Selama perjalanan hanya keheningan yang menemani mereka. Christian yang melihat ke luar jendela pun berkata, "Bagaimana dengan tugas yang ku berikan padamu Arlo?" tanya Christian dengan datar tanpa mengalihkan pandangannya.


"Tidak ada hal yang mencurigakan tuan, " balas Arlo tak kalah datar, namun masih sopan.


"Terus kau pantau, aku tidak ingin terjadi kesalahan yang tidak ku inginkan." ucap Christian.


"Baik tuan." ucap Arlo.


☆¤☆¤☆¤☆¤☆


"Itu anak kemana sih? Dari tadi di telepon gak di angkat - angkat." gerutu Deandra sedang berjalan di lorong kampus sambil melakukan panggilan yang tidak ada sahutan dari sebrang.

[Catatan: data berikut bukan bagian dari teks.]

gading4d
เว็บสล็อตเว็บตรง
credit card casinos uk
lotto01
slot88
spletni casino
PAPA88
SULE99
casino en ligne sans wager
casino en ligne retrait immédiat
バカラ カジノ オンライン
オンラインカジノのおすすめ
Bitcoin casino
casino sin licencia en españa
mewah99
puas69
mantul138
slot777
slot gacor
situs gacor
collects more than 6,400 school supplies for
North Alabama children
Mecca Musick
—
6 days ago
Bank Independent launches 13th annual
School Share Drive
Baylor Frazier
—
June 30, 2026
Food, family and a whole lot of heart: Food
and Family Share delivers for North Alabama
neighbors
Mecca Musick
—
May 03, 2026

"Gak dulu gak sekarang masih ada saja pembulian, heran gue." ucap Deandra yang berhenti berjalan saat berbelok melihat di depannya seorang mahasiswi yang tengah di buli oleh beberapa mahasiswi lainnya. Melihat sekitar pun tidak ada yang menolong si gadis yang tengah di buli. Mereka malah asyik mengarahkan ponsel mereka pada aksi bulian.

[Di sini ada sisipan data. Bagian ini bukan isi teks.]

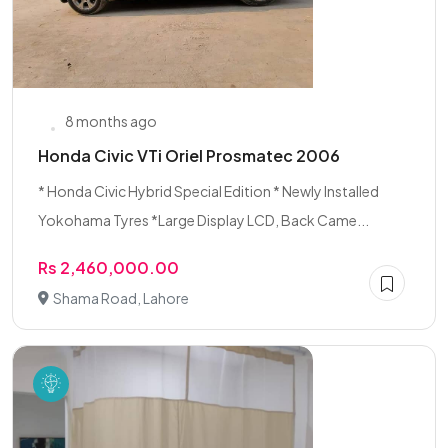
8 months ago
Honda Civic VTi Oriel Prosmatec 2006
* Honda Civic Hybrid Special Edition * Newly Installed
Yokohama Tyres *Large Display LCD, Back Came...
Rs 2,460,000.00
Shama Road, Lahore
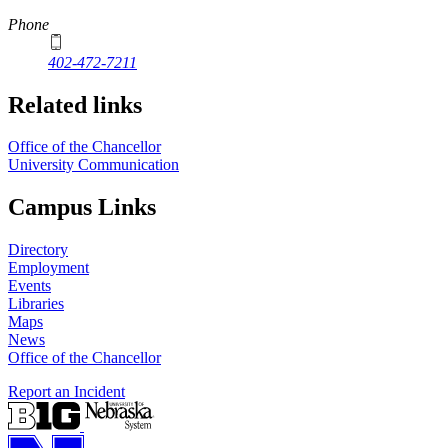
Phone
402-472-7211
Related links
Office of the Chancellor
University Communication
Campus Links
Directory
Employment
Events
Libraries
Maps
News
Office of the Chancellor
Report an Incident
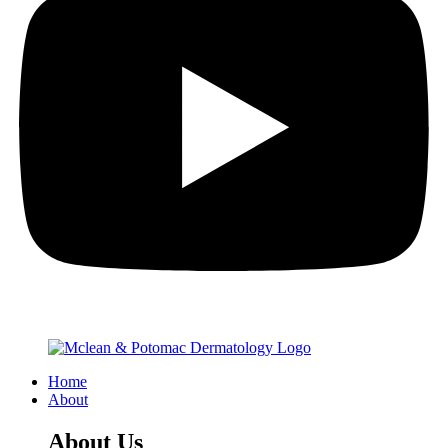
Home
About
About Us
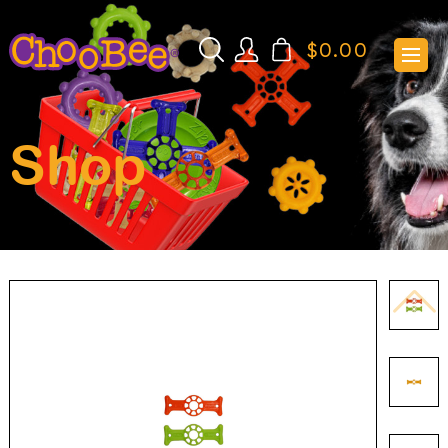
$
0.00
Shop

"Ck, ngalangin jalan gue lewat aja." lanjut Deandra melanjutkan jalannya kembali sampai tiba di dekat kerumunan.


"Ehemm," deheman Deandra membuat orang - orang menatap kepadanya.


"Hei, you!" ucap Deandra pada si gadis berkacamata yang tengah di buli tadi.


"Sa....ss..saya, Ms?" ucap si gadis kacamata gugup.


"Hemm. Kau mengenal Brian Michael Kartawijaya?" tanya Deandra membuat si gadis bingung dan yang lainnya penasaran. Seorang wanita cantik mencari pangeran kampus mereka.


"Yy..ya..Ms,"ucap si gadis.


"Antarkan aku padanya." ucap Deandra masih dengan datarnya tanpa melepaskan kacamata hitamnya.


"Tunggu...bukankah anda kakaknya Brian?" cegah seorang gadis salah satu yang ngebuli tadi. Deandra menatap gadis di depannya, melihat di balik kacamatanya. Deandra melirik penampilan gadis yang berbicara padanya yang bukan mencari ilmu tapi menjual diri membuat ia risih.


"Saya Kiara yang pernah bertemu dengan anda di club bersama Brian."lanjut Kiara sambil mengulurkan tangannya yang di abaikan Deandra. Membuat Kiara tersenyum canggung dan juga kesal, karena di jabatannya tidak di tanggapi.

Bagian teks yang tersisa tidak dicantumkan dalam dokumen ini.